PM morre na Rocinha e Bope faz operação para prender suspeito

Foi a 1ª vítima das forças de segurança em uma comunidade pacificada; secretário anuncia 'bico oficial', a exemplo de SP

ANTONIO PITA / RIO, O Estado de S.Paulo

05 Abril 2012 | 03h04

A favela da Rocinha, na zona sul do Rio, registrou na madrugada de ontem a primeira morte de um policial durante todo o processo de pacificação das comunidades. O cabo do Batalhão de Choque da Polícia Militar Rodrigo Alves Cavalcante, de 32 anos, foi morto com um tiro por traficantes durante patrulhamento no alto do morro. Ele foi a nona vítima da onda de violência que há 50 dias atinge a Rocinha, ocupada desde novembro.

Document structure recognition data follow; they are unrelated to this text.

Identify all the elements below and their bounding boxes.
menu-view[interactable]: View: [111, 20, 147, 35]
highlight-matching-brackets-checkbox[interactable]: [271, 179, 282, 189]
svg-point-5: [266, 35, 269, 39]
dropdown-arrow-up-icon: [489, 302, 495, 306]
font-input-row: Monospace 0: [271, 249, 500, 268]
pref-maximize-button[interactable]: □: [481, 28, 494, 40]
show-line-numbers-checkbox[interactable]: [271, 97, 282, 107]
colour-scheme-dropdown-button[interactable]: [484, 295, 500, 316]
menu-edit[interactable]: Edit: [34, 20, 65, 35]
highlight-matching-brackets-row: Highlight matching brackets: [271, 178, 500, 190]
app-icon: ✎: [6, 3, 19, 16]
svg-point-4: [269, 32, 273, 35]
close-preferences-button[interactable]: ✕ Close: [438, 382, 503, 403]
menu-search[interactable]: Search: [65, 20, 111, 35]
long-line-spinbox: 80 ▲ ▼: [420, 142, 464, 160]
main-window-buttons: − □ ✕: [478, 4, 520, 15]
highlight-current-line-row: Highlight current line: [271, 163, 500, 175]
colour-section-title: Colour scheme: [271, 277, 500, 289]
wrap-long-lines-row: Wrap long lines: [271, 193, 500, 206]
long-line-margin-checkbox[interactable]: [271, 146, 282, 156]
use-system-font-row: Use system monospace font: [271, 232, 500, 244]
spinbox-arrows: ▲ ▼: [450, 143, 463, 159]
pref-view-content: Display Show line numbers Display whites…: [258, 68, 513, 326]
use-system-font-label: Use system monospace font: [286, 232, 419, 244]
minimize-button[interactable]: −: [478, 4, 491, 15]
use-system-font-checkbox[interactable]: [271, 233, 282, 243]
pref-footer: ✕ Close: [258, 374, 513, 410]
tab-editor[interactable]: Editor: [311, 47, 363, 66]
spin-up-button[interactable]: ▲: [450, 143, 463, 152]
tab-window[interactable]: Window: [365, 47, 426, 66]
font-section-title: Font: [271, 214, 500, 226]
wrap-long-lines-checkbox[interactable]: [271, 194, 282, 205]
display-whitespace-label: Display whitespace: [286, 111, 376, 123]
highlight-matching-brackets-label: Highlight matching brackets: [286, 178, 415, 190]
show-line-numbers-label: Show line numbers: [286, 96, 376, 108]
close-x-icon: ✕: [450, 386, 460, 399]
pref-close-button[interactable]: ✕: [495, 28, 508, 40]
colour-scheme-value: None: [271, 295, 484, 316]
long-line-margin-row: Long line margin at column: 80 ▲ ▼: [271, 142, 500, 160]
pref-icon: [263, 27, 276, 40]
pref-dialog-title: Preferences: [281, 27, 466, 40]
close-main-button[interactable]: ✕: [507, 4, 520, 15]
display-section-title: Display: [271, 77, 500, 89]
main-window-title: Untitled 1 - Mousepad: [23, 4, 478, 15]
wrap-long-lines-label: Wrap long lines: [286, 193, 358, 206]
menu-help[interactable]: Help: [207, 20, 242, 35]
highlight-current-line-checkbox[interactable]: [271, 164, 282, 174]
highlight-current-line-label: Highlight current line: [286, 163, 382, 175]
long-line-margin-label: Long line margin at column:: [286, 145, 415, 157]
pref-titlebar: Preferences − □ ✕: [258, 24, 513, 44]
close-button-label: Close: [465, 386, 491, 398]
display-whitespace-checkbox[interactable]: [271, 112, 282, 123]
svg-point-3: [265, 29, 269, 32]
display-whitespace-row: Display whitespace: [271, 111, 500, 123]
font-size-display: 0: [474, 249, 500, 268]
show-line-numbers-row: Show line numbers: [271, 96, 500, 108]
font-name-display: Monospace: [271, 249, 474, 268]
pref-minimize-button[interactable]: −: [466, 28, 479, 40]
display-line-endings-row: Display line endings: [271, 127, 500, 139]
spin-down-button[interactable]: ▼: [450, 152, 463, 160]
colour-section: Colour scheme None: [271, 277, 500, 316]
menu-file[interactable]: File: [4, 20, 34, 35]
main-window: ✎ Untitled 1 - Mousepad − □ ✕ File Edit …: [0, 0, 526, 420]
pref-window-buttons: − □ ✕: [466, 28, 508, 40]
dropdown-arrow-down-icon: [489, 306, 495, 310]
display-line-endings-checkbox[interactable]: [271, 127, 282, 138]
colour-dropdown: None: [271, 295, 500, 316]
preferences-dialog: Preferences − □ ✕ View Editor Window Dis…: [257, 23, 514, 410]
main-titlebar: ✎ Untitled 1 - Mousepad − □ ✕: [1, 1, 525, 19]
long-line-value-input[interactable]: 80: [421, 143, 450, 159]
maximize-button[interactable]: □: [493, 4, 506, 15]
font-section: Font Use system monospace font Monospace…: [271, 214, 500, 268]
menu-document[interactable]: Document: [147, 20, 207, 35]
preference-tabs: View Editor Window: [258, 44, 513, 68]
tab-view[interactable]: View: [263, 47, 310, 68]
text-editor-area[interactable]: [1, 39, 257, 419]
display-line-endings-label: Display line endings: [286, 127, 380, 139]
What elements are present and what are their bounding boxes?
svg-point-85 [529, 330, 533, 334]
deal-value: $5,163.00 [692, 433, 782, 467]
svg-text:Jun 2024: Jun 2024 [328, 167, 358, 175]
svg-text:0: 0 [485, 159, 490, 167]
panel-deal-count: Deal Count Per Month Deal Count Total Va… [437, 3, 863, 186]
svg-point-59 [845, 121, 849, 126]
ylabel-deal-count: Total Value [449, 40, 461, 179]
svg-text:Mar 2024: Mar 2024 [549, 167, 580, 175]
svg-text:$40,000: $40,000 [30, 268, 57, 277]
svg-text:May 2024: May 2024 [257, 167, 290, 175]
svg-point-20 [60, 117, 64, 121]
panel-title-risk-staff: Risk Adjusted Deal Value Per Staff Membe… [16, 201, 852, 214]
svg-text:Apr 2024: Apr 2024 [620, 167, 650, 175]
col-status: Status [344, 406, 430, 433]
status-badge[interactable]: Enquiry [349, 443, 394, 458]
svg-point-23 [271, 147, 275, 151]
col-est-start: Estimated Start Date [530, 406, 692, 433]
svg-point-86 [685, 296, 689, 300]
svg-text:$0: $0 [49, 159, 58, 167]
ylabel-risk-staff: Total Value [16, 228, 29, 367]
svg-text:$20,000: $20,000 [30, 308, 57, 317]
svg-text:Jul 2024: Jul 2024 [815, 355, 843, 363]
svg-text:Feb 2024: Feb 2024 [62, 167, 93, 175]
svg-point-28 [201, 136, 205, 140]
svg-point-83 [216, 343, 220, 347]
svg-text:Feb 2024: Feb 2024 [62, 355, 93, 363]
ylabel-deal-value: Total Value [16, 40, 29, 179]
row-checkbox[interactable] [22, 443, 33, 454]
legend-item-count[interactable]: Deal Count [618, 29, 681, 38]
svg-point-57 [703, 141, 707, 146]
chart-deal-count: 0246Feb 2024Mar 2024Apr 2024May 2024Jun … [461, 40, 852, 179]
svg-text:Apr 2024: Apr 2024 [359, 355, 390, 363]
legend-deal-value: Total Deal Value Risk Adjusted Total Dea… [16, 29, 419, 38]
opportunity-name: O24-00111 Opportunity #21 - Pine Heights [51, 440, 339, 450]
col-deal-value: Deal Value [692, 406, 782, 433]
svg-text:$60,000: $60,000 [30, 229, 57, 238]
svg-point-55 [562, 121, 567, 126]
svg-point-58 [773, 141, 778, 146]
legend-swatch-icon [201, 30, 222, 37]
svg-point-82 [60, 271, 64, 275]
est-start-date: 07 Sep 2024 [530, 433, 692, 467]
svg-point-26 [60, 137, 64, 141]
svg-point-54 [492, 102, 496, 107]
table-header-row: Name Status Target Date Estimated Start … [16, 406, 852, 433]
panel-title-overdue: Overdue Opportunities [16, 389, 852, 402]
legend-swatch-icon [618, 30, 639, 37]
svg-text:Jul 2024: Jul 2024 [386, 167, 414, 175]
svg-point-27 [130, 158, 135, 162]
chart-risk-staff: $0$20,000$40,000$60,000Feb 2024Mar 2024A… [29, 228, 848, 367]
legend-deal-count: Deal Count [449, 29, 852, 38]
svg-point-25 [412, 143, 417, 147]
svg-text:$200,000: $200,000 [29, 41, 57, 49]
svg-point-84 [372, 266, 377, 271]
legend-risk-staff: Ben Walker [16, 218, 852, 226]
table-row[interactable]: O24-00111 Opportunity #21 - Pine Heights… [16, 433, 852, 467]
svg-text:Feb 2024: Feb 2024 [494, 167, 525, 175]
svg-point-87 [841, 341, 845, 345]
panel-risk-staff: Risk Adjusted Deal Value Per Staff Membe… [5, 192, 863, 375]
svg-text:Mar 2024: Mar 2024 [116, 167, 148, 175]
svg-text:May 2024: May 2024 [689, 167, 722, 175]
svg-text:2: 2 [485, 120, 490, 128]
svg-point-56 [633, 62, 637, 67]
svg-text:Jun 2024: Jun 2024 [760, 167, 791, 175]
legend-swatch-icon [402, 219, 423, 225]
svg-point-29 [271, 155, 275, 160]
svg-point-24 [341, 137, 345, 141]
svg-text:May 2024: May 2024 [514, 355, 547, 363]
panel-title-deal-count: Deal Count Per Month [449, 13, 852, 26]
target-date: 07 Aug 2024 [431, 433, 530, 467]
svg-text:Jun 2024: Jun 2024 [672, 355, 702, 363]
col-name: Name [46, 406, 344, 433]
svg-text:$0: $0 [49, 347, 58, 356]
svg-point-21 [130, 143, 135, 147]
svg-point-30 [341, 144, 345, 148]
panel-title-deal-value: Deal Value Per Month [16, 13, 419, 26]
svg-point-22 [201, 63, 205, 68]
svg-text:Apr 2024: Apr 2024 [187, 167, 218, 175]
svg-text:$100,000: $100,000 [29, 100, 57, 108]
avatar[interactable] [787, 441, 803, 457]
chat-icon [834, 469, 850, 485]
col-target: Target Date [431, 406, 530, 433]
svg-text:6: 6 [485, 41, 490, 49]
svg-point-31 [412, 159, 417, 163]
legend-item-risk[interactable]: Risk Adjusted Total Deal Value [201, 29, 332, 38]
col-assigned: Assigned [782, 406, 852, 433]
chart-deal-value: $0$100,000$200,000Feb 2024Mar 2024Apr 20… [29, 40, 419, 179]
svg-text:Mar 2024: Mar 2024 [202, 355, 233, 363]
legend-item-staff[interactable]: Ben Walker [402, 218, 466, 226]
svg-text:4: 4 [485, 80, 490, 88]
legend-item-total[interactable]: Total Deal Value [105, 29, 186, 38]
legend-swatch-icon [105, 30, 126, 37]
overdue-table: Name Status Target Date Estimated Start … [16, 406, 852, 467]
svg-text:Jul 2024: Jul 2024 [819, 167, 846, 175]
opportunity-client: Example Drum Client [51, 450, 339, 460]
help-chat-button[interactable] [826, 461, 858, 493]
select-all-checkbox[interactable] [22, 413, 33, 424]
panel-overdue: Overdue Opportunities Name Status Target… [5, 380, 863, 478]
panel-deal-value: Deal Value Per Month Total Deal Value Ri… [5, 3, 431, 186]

Em resposta à morte do policial, na manhã de ontem 150 homens do Batalhão de Operações Especiais (Bope) e do Batalhão de Choque fizeram uma operação na favela para prender Edilson Tenório de Araújo, de 40 anos. Ele é suspeito de ter atirado no cabo, após a tentativa de abordagem no alto do morro, em um ponto de drogas. Na fuga, o suspeito deixou uma bolsa com munições e um documento, o que permitiu sua identificação. Segundo a PM, ele já havia sido preso duas vezes por tráfico.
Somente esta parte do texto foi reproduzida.